H32A-05
Development of Global Precipitation Estimation System Using Artificial Neural Network Models

Wednesday, 16 December 2015: 11:20
3016 (Moscone West)
Kuo-lin Hsu, University of California Irvine, Irvine, CA, United States
Abstract:
The PERSIANN (Precipitation Estimation from Remotely Sensed Information using Artificial Neural Network) system, developed at UC Irvine, is one unique source to estimate global precipitation in near real-time using infrared and passive microwave information from Geosynchronous Earth Orbital (GEO) and Low Earth Orbital (LEO) satellites. The algorithm uses an Artificial Neural Network to extract cold cloud pixels and neighboring features from GEO-satellites’ infrared images to generate rain rate. The precipitation estimates from the neural network are further adjusted by the PMW precipitation estimates produced using the data from LEO satellites. The operational PERSIANN system estimates global precipitation in near real-time.

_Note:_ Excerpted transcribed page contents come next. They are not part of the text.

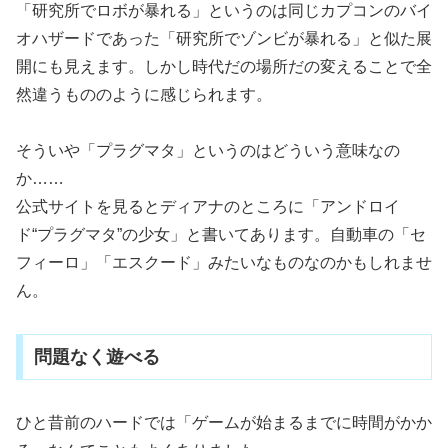
「研究所でロボが暴れる」というのは同じカプコンのバイ
オハザードであった「研究所でゾンビが暴れる」と似た展
開にも見えます。しかし時代だの場所だの変えることで全
然違うもののように感じられます。
そういや「プラグマタ」というのはどういう意味なの
か……
公式サイトを見るとディアナのところに「アンドロイ
ド“プラグマタ”の少女」と書いてあります。自動車の「セ
フィーロ」「エスクード」みたいなものなのかもしれませ
ん。
問題なく遊べる
ひと昔前のハードでは「ゲームが始まるまでに時間がかか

Data sources are also extended to the reconstruction of historical data for the past 30 years for hydroclimate studies. Continuing development of precipitation retrieval using artificial neural network models and advanced machine learning methods are ongoing. Studies including effective feature extraction from satellite multiple spectral imagery, integration of multiple satellite information, and merge of ground and satellite precipitation retrievals. Evaluation of PERSIANN precipitation and its application for catchment scale hydrologic simulation will be discussed.